Abstract

Prior longitudinal research suggests that younger subjective age (i.e., feeling younger than your chronological age) predicts better subsequent cognitive functioning and lower dementia incidence independent of chronological age. However, no research has investigated interactions between subjective age and chronological age. This study examined whether older adults with more youthful subjective age performed better on cognitive evaluations than those with older subjective age and whether associations differed as a function of chronological age. Data from 1,047 older adults aged 65 and older from the Health and Retirement Study’s 2016 Harmonized Cognitive Aging Project were analyzed. Separate linear regressions estimated associations between subjective age and factor scores corresponding to five cognitive domains: executive function, episodic memory, language, visuospatial functioning, and processing speed. Covariates included sociodemographic characteristics and chronic disease burden.
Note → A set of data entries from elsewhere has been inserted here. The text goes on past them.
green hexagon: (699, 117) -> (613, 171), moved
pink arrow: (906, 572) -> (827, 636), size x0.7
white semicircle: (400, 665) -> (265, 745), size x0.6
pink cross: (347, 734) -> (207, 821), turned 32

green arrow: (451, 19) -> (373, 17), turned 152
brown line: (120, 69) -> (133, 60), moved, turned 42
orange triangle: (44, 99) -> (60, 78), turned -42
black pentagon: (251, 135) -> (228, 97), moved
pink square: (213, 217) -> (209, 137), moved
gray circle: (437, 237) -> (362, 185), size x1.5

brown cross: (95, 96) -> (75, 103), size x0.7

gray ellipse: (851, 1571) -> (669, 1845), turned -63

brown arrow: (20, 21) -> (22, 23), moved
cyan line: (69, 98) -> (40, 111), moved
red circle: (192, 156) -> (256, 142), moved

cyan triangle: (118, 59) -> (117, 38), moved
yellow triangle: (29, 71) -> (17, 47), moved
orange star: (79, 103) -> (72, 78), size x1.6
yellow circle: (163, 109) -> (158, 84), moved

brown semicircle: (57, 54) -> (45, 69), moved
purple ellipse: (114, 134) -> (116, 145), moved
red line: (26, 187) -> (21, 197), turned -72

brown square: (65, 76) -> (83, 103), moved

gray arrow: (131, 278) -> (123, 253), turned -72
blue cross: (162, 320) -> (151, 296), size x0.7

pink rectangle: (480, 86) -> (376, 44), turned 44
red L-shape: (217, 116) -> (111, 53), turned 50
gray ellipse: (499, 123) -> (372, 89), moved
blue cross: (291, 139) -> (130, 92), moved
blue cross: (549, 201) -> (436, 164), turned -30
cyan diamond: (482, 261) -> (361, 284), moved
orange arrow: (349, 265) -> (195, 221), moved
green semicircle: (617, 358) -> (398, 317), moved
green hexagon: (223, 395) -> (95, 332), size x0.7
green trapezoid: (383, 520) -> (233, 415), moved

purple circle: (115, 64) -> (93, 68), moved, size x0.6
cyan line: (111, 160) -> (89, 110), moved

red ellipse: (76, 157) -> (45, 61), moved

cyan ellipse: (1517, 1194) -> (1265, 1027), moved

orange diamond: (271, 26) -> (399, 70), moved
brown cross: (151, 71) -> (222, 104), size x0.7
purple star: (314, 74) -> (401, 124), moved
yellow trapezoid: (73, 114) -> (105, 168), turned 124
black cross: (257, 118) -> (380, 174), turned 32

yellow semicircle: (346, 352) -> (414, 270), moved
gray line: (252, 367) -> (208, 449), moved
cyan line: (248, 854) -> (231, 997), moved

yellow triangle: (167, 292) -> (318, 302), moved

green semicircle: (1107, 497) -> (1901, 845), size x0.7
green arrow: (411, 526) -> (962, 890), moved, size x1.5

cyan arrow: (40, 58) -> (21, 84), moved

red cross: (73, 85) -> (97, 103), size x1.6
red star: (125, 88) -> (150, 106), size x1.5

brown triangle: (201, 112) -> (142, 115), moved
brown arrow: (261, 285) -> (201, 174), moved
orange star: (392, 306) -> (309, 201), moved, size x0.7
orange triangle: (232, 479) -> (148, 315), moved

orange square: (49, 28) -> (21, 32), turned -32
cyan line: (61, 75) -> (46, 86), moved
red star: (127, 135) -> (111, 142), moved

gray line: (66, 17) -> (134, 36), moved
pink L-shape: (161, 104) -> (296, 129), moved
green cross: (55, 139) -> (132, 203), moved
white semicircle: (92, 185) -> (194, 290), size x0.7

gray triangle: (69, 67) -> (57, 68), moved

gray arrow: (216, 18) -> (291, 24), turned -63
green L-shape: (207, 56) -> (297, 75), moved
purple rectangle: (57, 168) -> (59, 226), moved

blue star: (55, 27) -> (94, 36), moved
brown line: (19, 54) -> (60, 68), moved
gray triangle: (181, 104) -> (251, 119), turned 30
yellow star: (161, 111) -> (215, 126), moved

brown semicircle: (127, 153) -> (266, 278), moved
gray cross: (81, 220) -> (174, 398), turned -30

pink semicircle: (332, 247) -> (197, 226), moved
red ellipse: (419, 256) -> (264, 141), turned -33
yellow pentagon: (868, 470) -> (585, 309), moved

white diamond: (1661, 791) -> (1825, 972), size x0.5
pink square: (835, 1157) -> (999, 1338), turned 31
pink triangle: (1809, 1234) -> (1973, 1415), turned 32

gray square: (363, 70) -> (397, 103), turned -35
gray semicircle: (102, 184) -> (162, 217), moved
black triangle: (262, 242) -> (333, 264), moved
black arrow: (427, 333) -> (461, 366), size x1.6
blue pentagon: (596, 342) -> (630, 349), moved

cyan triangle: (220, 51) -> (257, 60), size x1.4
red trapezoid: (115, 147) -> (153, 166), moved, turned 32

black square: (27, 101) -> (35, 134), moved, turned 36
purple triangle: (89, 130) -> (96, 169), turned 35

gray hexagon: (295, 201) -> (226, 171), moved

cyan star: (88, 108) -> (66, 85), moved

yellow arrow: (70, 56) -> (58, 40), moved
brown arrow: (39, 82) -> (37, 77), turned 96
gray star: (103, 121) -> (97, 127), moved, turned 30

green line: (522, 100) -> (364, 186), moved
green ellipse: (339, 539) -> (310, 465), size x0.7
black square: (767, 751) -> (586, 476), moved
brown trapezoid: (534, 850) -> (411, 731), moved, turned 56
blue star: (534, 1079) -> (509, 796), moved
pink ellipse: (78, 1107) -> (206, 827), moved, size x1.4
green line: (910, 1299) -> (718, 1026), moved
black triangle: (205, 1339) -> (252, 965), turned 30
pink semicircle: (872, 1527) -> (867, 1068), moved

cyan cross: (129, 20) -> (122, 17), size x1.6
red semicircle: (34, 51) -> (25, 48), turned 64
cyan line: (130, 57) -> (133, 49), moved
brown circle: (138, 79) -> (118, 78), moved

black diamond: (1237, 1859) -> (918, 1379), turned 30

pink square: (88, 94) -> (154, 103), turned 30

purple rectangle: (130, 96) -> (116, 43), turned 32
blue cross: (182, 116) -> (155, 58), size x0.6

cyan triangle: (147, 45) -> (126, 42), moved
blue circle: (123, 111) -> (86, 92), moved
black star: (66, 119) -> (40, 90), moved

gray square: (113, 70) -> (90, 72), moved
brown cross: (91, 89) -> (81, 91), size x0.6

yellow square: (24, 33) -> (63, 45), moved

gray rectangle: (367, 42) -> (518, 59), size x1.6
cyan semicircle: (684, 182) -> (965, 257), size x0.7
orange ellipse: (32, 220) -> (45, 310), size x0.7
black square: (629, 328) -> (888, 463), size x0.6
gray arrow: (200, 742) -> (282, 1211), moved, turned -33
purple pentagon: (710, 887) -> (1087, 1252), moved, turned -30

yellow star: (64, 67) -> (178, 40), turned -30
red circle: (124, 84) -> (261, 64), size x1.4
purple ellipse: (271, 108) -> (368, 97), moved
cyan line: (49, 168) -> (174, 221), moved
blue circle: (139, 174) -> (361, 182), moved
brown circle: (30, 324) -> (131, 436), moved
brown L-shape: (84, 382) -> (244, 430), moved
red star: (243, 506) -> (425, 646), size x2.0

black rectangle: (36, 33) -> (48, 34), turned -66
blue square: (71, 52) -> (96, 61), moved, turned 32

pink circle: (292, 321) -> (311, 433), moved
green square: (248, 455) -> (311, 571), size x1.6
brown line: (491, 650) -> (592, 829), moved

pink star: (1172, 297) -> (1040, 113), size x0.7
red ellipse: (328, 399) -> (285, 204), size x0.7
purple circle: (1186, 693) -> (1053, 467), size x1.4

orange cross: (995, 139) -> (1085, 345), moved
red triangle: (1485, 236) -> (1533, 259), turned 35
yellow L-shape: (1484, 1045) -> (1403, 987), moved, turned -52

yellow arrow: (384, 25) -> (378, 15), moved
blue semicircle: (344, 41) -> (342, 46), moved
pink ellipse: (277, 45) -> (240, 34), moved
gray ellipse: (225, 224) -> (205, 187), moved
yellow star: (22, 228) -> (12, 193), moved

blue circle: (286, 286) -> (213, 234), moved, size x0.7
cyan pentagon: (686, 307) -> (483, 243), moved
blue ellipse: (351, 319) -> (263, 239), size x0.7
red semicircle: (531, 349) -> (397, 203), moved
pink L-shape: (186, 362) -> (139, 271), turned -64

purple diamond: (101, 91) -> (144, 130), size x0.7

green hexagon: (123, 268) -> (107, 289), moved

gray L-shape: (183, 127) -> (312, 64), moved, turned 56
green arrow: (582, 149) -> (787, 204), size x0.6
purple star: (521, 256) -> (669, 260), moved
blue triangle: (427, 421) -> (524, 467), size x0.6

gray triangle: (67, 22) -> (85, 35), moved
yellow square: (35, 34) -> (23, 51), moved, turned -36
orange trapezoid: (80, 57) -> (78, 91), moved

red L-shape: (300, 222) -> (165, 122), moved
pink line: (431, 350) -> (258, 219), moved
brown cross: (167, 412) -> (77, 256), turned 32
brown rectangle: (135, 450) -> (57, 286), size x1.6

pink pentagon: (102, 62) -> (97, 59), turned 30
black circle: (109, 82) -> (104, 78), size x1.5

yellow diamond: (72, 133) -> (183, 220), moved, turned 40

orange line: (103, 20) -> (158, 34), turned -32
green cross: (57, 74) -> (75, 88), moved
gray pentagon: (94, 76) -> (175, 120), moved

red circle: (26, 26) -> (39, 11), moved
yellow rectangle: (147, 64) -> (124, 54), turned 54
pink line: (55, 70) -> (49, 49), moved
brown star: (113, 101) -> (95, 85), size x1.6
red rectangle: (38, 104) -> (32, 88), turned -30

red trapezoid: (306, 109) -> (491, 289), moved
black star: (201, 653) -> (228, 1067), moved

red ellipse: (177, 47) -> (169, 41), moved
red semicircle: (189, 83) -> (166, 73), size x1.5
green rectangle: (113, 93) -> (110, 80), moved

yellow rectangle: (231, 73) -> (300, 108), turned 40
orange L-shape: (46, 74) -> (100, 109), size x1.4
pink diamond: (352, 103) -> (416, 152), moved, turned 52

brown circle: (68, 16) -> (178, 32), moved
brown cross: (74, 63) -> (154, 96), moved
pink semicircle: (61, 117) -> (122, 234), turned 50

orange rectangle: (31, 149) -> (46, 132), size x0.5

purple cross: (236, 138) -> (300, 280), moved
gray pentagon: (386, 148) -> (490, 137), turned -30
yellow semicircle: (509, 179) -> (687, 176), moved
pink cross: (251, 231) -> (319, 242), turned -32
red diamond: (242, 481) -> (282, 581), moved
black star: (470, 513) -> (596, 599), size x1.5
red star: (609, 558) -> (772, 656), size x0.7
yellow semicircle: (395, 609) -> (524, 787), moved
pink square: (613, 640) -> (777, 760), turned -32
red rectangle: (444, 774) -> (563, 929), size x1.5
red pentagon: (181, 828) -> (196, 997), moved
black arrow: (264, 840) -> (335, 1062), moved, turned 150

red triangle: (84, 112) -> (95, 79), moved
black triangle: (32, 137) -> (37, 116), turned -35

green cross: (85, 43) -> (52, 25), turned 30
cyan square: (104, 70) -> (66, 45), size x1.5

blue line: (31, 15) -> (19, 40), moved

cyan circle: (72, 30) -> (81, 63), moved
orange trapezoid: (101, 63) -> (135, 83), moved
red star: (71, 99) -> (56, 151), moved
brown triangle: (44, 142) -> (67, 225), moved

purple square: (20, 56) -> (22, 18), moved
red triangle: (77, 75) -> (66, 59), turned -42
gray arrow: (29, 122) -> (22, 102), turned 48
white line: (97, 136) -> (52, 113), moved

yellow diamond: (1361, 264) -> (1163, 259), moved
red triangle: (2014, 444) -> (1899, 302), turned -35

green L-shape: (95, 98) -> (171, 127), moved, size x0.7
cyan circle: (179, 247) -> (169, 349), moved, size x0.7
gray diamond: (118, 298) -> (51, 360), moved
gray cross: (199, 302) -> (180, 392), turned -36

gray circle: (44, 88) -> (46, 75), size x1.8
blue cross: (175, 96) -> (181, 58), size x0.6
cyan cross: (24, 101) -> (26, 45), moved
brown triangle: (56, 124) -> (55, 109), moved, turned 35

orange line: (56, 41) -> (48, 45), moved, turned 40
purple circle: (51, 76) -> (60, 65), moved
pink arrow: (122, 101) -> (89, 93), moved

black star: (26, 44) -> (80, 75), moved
Interaction terms tested whether chronological age modified associations between subjective age and cognition. In the whole sample, younger subjective age was associated with better language. Significant interactions for all five domains revealed that associations were stronger and statistically significant for participants at the oldest chronological ages. The predictive value of subjective age may be highest among the oldest adults. These cross-sectional findings suggest that the oldest adults are most vulnerable to the detrimental effects of feeling older than one’s chronological age, cognitive difficulties are more relevant for subjective age perceptions for the oldest adults, and/or subjective age better reflects consequential physiological deterioration in that group. Future longitudinal research is needed to elucidate these possibilities.